Car crash claims life of NIU student
December 6, 2004
A 26-year-old NIU student, described by family and friends as deeply religious and fond of children, died Friday in an Elburn car accident.
Tabitha McKee, a first-year nursing student, was killed in a collision with a Buick LeSabre while driving her silver Saturn SUV at 10:30 p.m. on Hughes Road. McKee somehow had swerved into the other lane and collided with the LeSabre driven by Anne Own Craft, 40 of St. Charles, said Leslie McKee, Tabitha’s sister and roommate.
Craft was taken to Delnor Community Hospital in Geneva.
McKee’s service will be from 4 to 8 p.m. Tuesday in the Faith Assembly Church in Elburn. Leslie said her sister was actively involved in the church and gave to others. Tabitha had taken two trips to Mexico – most recently this past Christmas – to help those in need.
“She didn’t even spend Christmas with the family, because she really wanted to build houses for families who didn’t have one,” Leslie said. She also loved children and wanted to have some of her own.
“There wasn’t one baby in the church that she hadn’t cuddled,” Leslie said.
Tabitha’s love of children even slowed her progress through Waubonsee Community College, from which she graduated in May. She worked full time for the past six years as a nanny for Lisa and Gary Thrun’s two children, Alexandra, 13 and Nicole, 6.
Holly Theis, also a first-year nursing student, often had lunch with McKee and said she was very quiet, always positive and “one of those angels on earth.”
Despite McKee’s “heavenly” nature, her sister said she had a wild side.
McKee had been whitewater rafting twice and took a repelling course at Waubonsee. During her first attempt at repelling, McKee put on the belt improperly, flipped upside-down and had to be lowered.
But the setback didn’t deter McKee.
“She paid $100, so she said she wanted to get her money’s worth,” Leslie said. She went three more times with the same class.
Leslie also said her sister joked that the nanny job was “just a cover.”
“She always teased us and said she was a spy,” Leslie said.

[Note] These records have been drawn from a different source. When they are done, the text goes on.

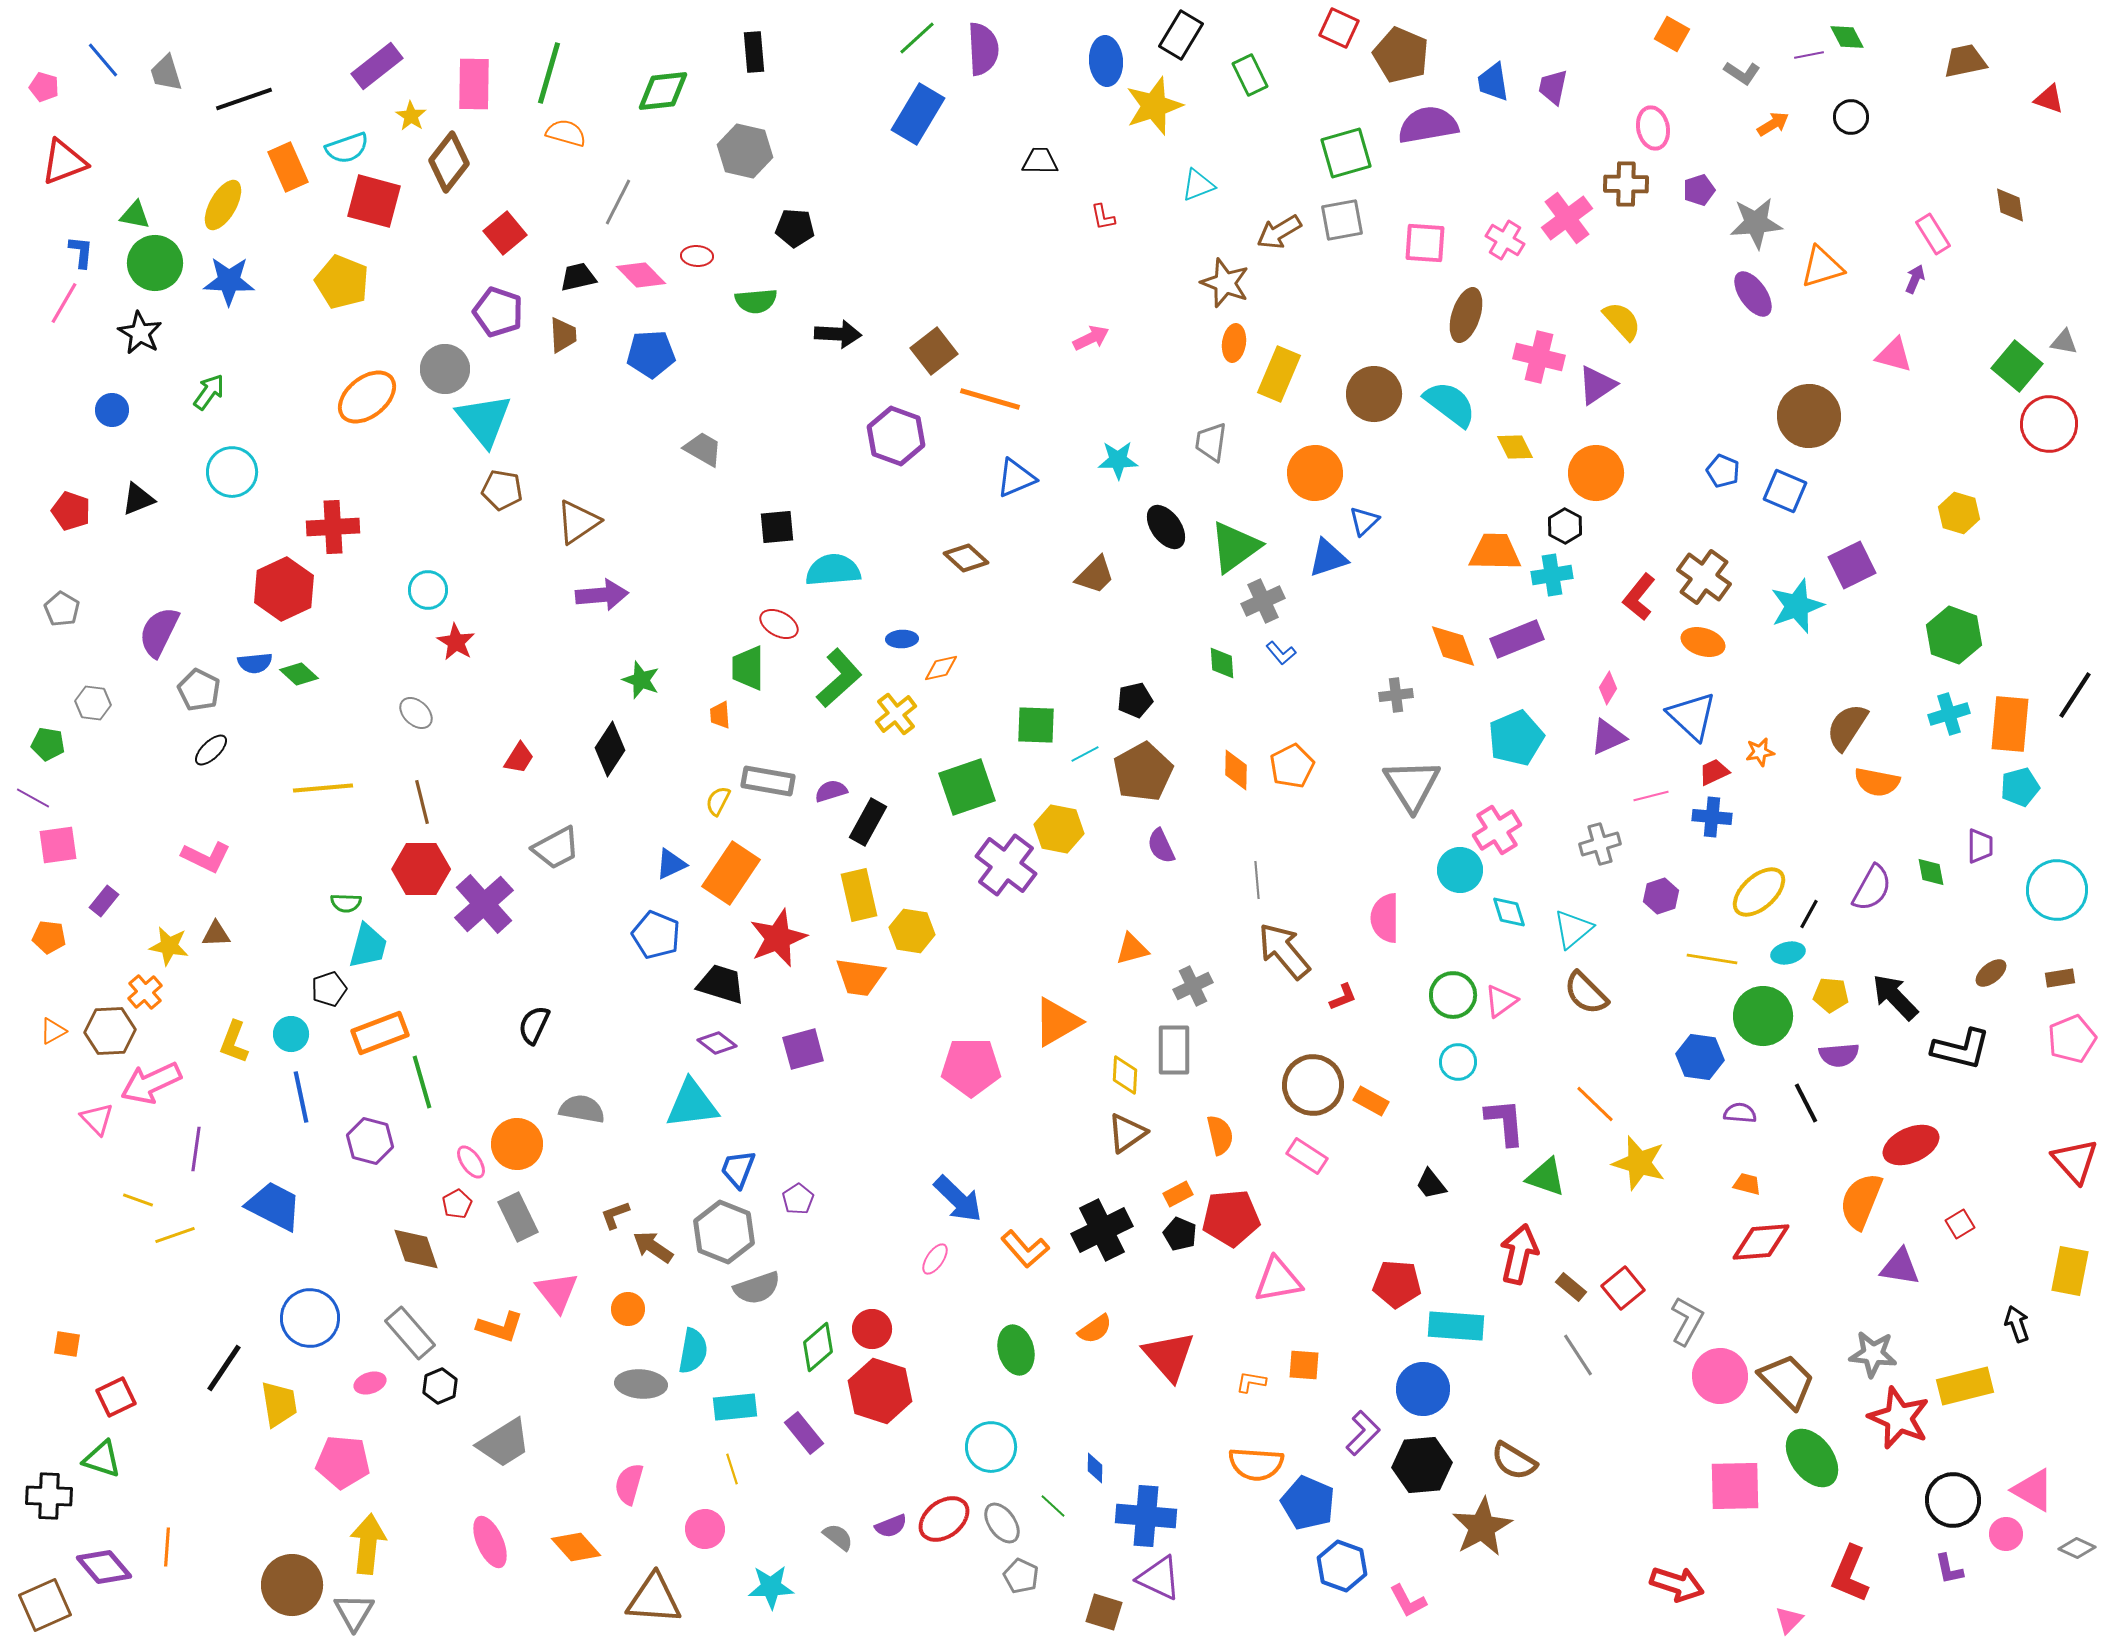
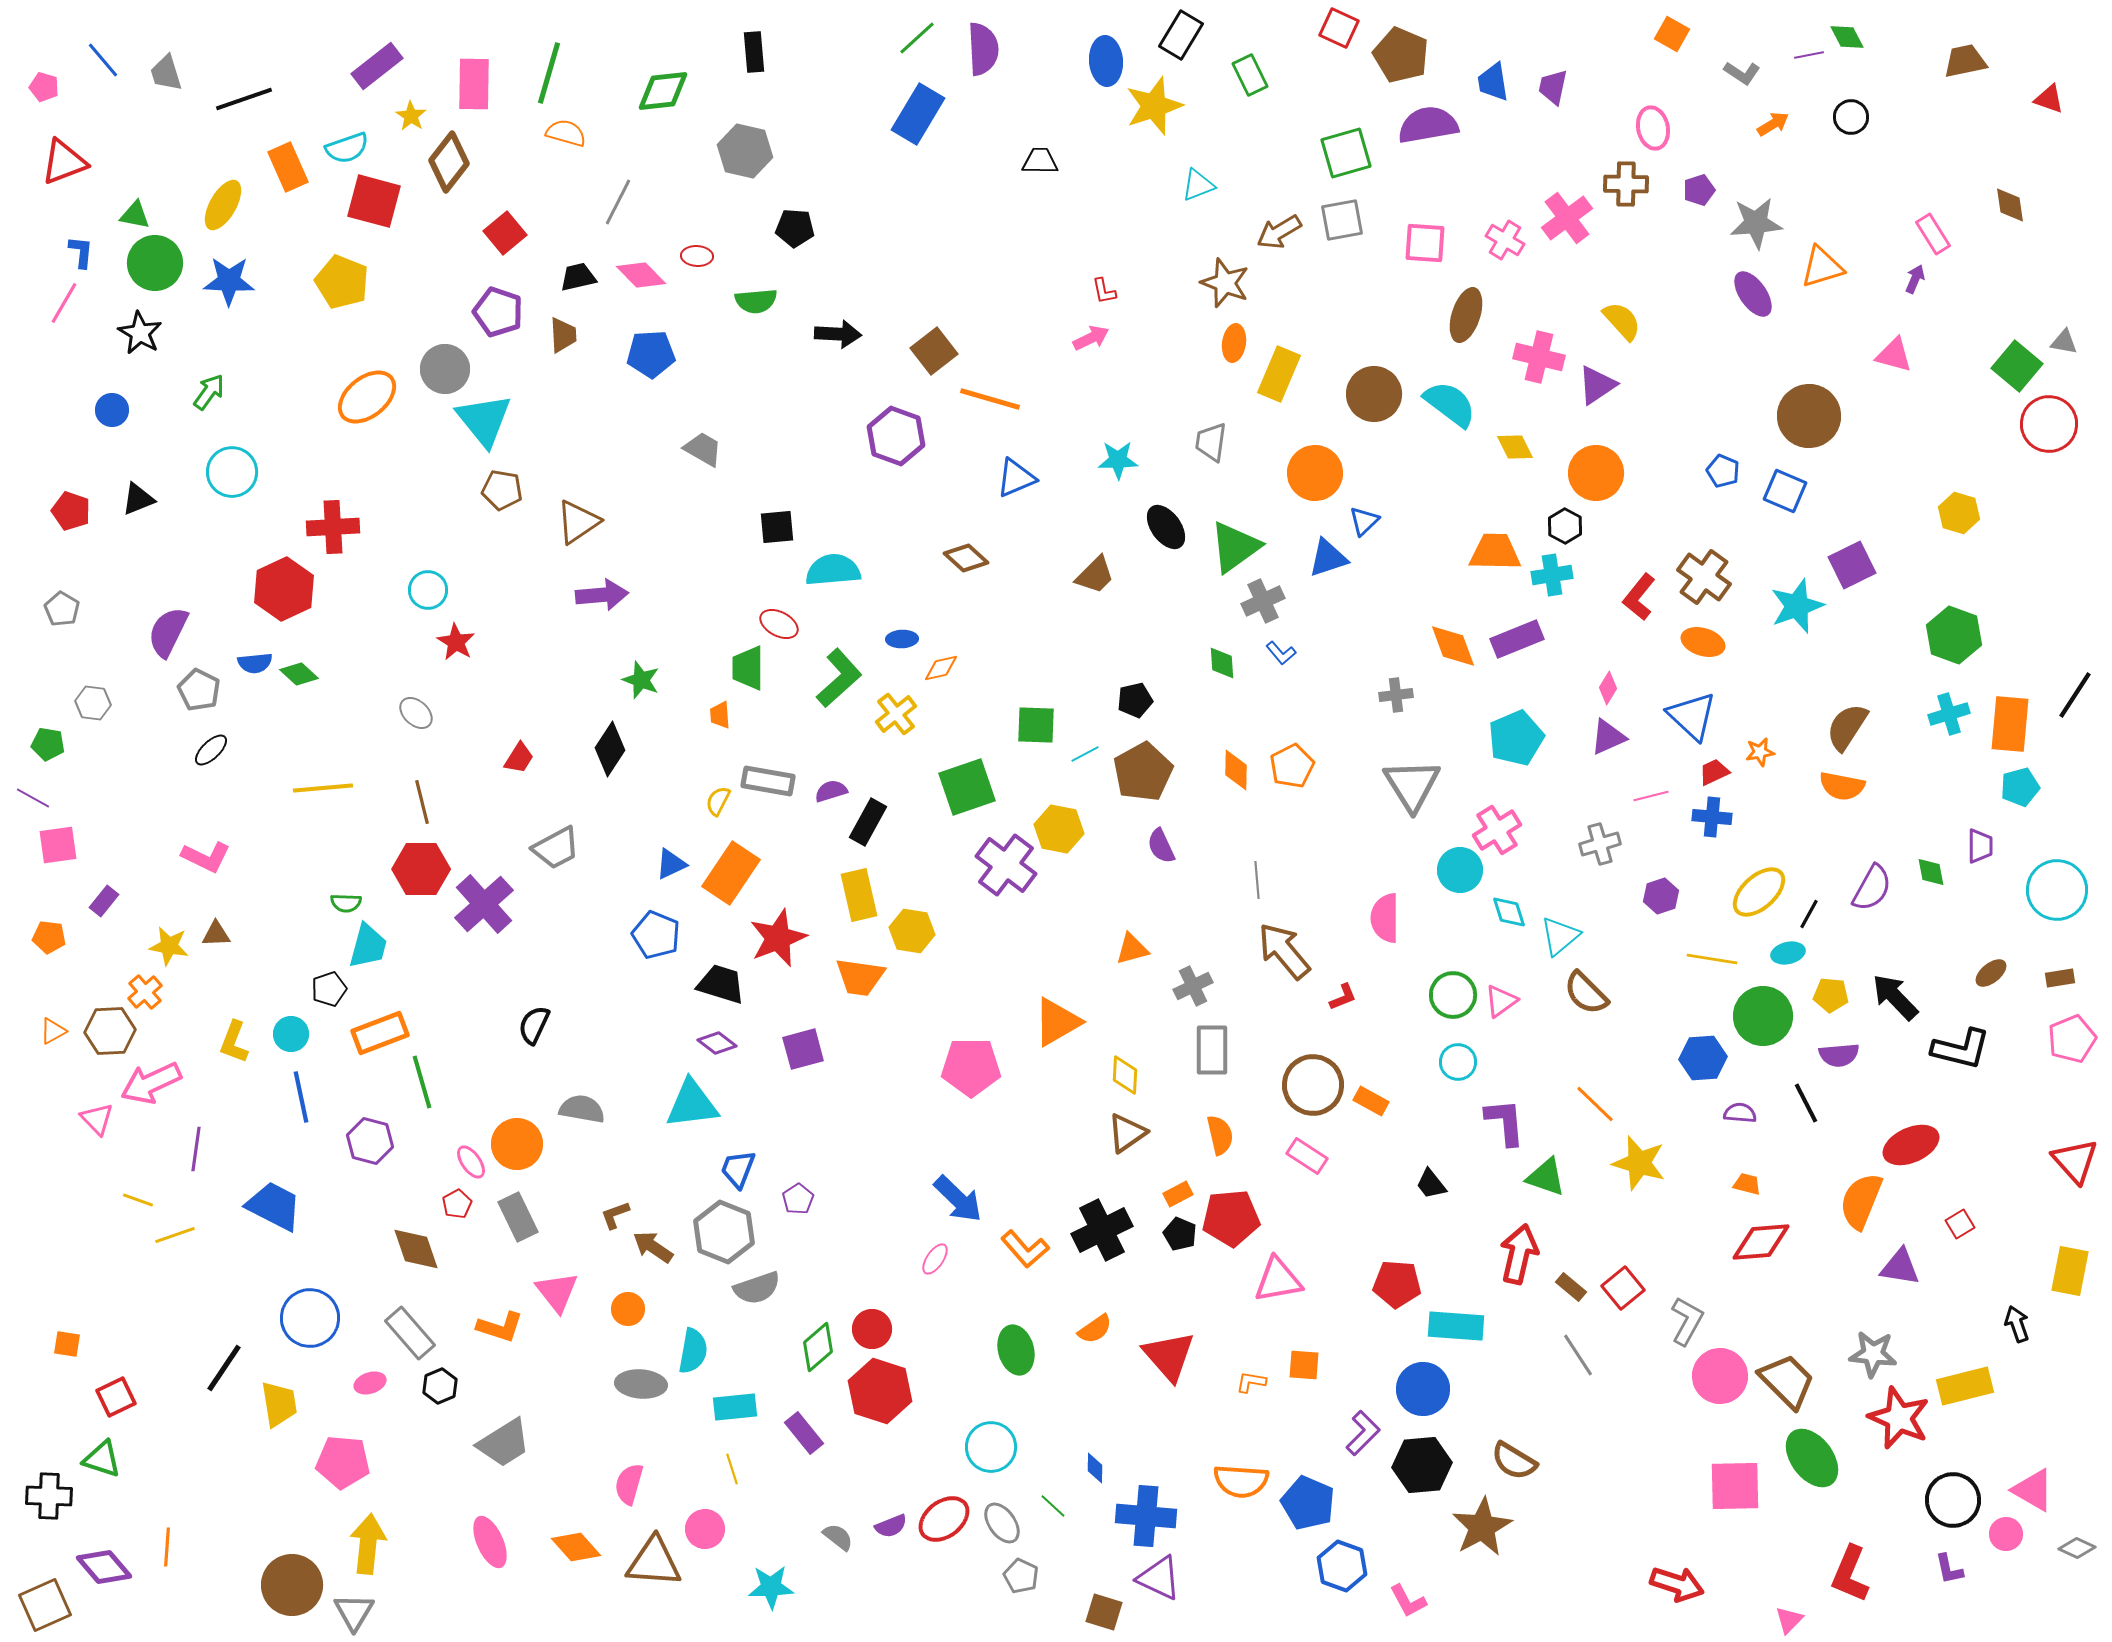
red L-shape at (1103, 217): moved 1 px right, 74 px down
purple semicircle at (159, 632): moved 9 px right
orange semicircle at (1877, 782): moved 35 px left, 4 px down
cyan triangle at (1573, 929): moved 13 px left, 7 px down
gray rectangle at (1174, 1050): moved 38 px right
blue hexagon at (1700, 1057): moved 3 px right, 1 px down; rotated 12 degrees counterclockwise
orange semicircle at (1256, 1464): moved 15 px left, 17 px down
brown triangle at (654, 1599): moved 37 px up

Her favorite television program growing up was “MacGyver,” who used mundane items to manufacture devices to help him get out of dangerous situations.
“When she was little, she had a picture of Richard Dean Anderson [MacGyver] in her wallet,” Leslie said. Continuing her kinship to the fictional spy, McKee was known among her friends to be able to fix anything.
“My ex-roommate is here, wondering who’s going to change her broken furnace,” Leslie said.
Following Tuesday’s service, McKee will be taken to her parents’ home in Tennessee where she will be buried.